Ms Walker says she has been working towards coming to share the IQ programmes and professional development with New Zealand ever since she read about the much-publicised ‘Roast Busters’ case in 2013.

She says that similar to Australia, there is an ongoing need for New Zealand schools to make quality sex education a mandatory part of schooling to address the culture of abuse that is created by pornography-saturated messages prevalent in digital media.

She believes a much stronger message needs to be sent to teenagers about sexual activity, respect, consent, boundaries and safety, and that this message should come from both schools and parents.

“Unless rape myths are confronted through a comprehensive whole-school approach to sexuality education, and young men and women are challenged to diffuse abusive situations, more stories similar to ‘Roast Busters’ may surface,” Ms Walker says.
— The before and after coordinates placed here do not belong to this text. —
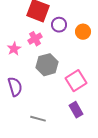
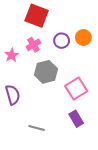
purple circle: (59, 25) -> (62, 41), moved

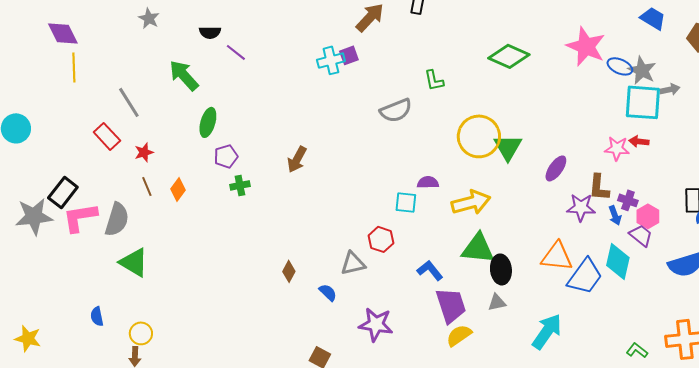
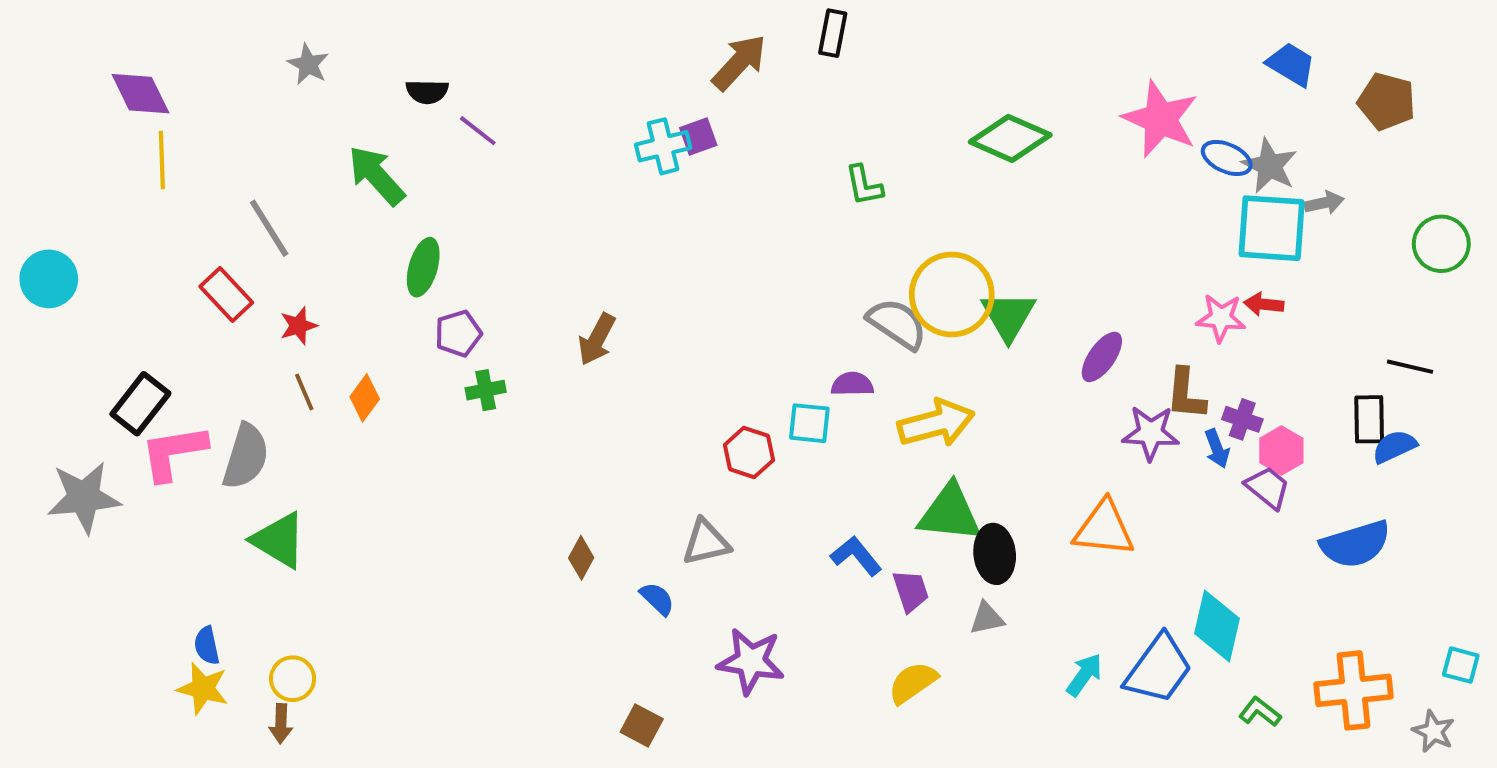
gray semicircle: (396, 110) -> (897, 324), moved, turned -124
gray star: (34, 216) -> (84, 497), moved
red hexagon: (381, 239) -> (749, 452), moved
cyan diamond: (618, 261) -> (1217, 626), moved
blue trapezoid: (585, 276) -> (1158, 669), moved
purple trapezoid: (451, 305) -> (911, 591), moved, size x0.6
cyan arrow: (547, 331) -> (1084, 675), size x0.6
yellow star: (28, 338) -> (203, 688), moved

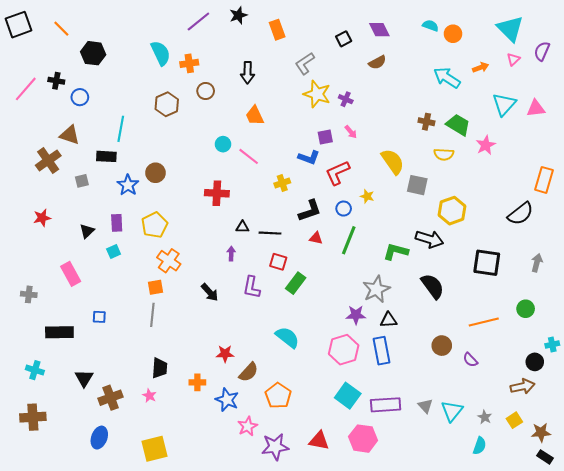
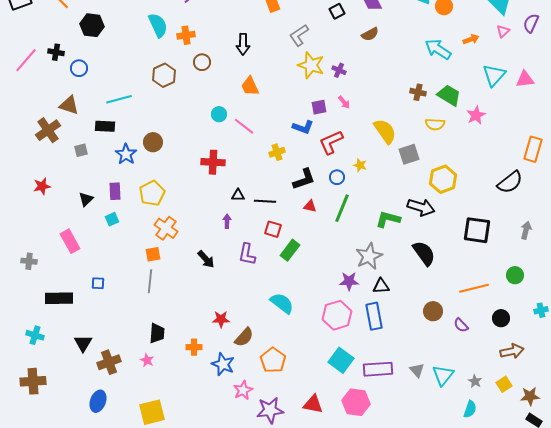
cyan line: (121, 129) -> (119, 99), turned 65
gray square: (417, 185) -> (409, 154), turned -30
black circle: (535, 362) -> (501, 318), moved

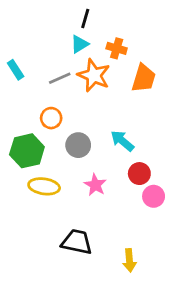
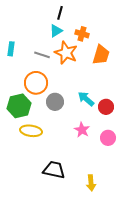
cyan rectangle: (16, 70) -> (11, 49), turned 40
gray line: (60, 78) -> (42, 55), turned 42
orange circle: (51, 118) -> (36, 83), size x1.5
red circle: (139, 174) -> (106, 107), moved
pink star: (95, 185) -> (82, 130), moved

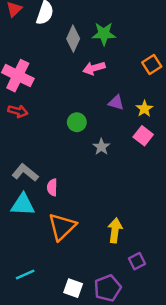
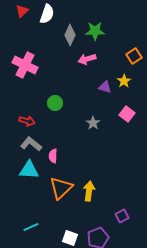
yellow star: (144, 109) -> (124, 81), moved
red arrow: (18, 111) -> (27, 121), moved
green circle: (77, 122) -> (55, 103), moved
yellow arrow: (115, 230) -> (89, 191), moved

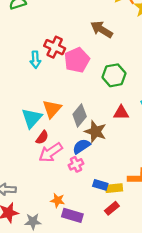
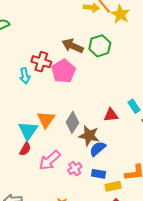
brown arrow: (102, 29) -> (73, 46), moved
green hexagon: (114, 75) -> (100, 46), moved
red semicircle: (42, 137) -> (25, 149), moved
blue semicircle: (81, 146) -> (98, 149), moved
blue rectangle: (100, 185) -> (99, 174), moved

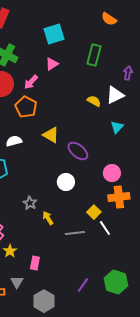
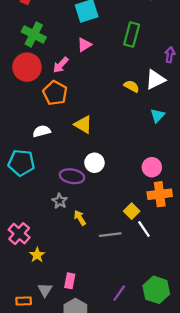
purple ellipse: (78, 151) -> (72, 176), moved, turned -30
white circle: (66, 182) -> (94, 163), moved
pink rectangle: (35, 263) -> (70, 281), moved

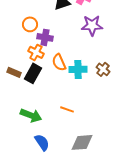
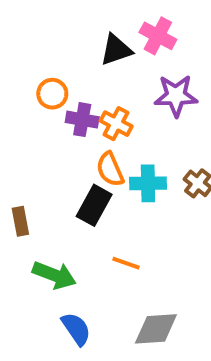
orange cross: (36, 52) -> (116, 124), moved
brown rectangle: (14, 72) -> (20, 221), moved, turned 56
black rectangle: (33, 73) -> (94, 205), moved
“While teens have engaged in sexual behaviour for years, digital media is blurring the lines and compounding the effects on the young people involved.

“In my work as a sex educator, I’ve learned that teenagers want to hear what parents and trusted adults have to say about sex and will appreciate common sense advice that brings balance back into what’s become a pornography-dominated domain.

“Our teens have been led by pornography-saturated messages to believe that sex is just sex. This framework for sexuality has many damaging aspects, including insecurity about the shape and size of body parts, confusing messages around pleasure, and a lack of understanding regarding the emotional aspects of sex and relationships,” she says.

“Young guys are often surprised when their girlfriend doesn’t want to do the same as what they’ve viewed online, and young women who are coerced into unrealistic expectations are left feeling violated and confused.

“Extreme cases of sexual violence are one of the potential outcomes of young people accepting these messages. It is devastating to all involved and it’s the community’s responsibility to address this.”